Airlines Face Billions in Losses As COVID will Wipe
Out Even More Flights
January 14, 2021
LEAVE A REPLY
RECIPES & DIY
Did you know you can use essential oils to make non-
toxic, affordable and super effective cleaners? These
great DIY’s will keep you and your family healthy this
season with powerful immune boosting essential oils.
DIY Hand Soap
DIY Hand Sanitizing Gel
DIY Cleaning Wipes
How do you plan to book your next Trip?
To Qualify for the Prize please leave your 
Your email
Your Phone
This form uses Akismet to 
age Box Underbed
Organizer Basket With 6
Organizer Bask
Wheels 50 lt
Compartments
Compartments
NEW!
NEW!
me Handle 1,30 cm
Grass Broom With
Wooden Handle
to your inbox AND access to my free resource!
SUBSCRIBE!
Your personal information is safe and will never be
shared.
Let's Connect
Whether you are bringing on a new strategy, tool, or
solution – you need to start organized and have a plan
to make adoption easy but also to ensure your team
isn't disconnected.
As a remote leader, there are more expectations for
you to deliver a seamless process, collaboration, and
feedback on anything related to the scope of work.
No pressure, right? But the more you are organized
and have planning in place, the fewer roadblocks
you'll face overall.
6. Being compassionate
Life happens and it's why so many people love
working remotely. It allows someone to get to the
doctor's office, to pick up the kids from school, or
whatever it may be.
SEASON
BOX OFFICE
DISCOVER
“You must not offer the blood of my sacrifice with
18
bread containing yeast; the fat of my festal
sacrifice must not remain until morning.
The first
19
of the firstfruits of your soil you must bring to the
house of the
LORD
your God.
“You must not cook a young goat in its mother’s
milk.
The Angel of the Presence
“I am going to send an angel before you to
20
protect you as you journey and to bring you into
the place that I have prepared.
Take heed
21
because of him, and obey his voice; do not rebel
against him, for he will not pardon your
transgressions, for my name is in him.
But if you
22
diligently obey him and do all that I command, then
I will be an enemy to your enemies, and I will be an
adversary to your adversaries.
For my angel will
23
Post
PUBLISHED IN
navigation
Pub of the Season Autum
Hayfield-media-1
===============
Transcribe all of the material exactly as it was written.

### ANSWER SPACE
Airlines Face Billions in Losses As COVID will Wipe
Out Even More Flights
January 14, 2021
LEAVE A REPLY
RECIPES & DIY
Did you know you can use essential oils to make non-
toxic, affordable and super effective cleaners? These
great DIY’s will keep you and your family healthy this
season with powerful immune boosting essential oils.
DIY Hand Soap
DIY Hand Sanitizing Gel
DIY Cleaning Wipes
How do you plan to book your next Trip?
To Qualify for the Prize please leave your 
Your email
Your Phone
This form uses Akismet to 
age Box Underbed
Organizer Basket With 6
Organizer Bask
Wheels 50 lt
Compartments
Compartments
NEW!
NEW!
me Handle 1,30 cm
Grass Broom With
Wooden Handle
to your inbox AND access to my free resource!
SUBSCRIBE!
Your personal information is safe and will never be
shared.
Let's Connect
Whether you are bringing on a new strategy, tool, or
solution – you need to start organized and have a plan
to make adoption easy but also to ensure your team
isn't disconnected.
As a remote leader, there are more expectations for
you to deliver a seamless process, collaboration, and
feedback on anything related to the scope of work.
No pressure, right? But the more you are organized
and have planning in place, the fewer roadblocks
you'll face overall.
6. Being compassionate
Life happens and it's why so many people love
working remotely. It allows someone to get to the
doctor's office, to pick up the kids from school, or
whatever it may be.
SEASON
BOX OFFICE
DISCOVER
“You must not offer the blood of my sacrifice with
18
bread containing yeast; the fat of my festal
sacrifice must not remain until morning.
The first
19
of the firstfruits of your soil you must bring to the
house of the
LORD
your God.
“You must not cook a young goat in its mother’s
milk.
The Angel of the Presence
“I am going to send an angel before you to
20
protect you as you journey and to bring you into
the place that I have prepared.
Take heed
21
because of him, and obey his voice; do not rebel
against him, for he will not pardon your
transgressions, for my name is in him.
But if you
22
diligently obey him and do all that I command, then
I will be an enemy to your enemies, and I will be an
adversary to your adversaries.
For my angel will
23
Post
PUBLISHED IN
navigation
Pub of the Season Autum
Hayfield-media-1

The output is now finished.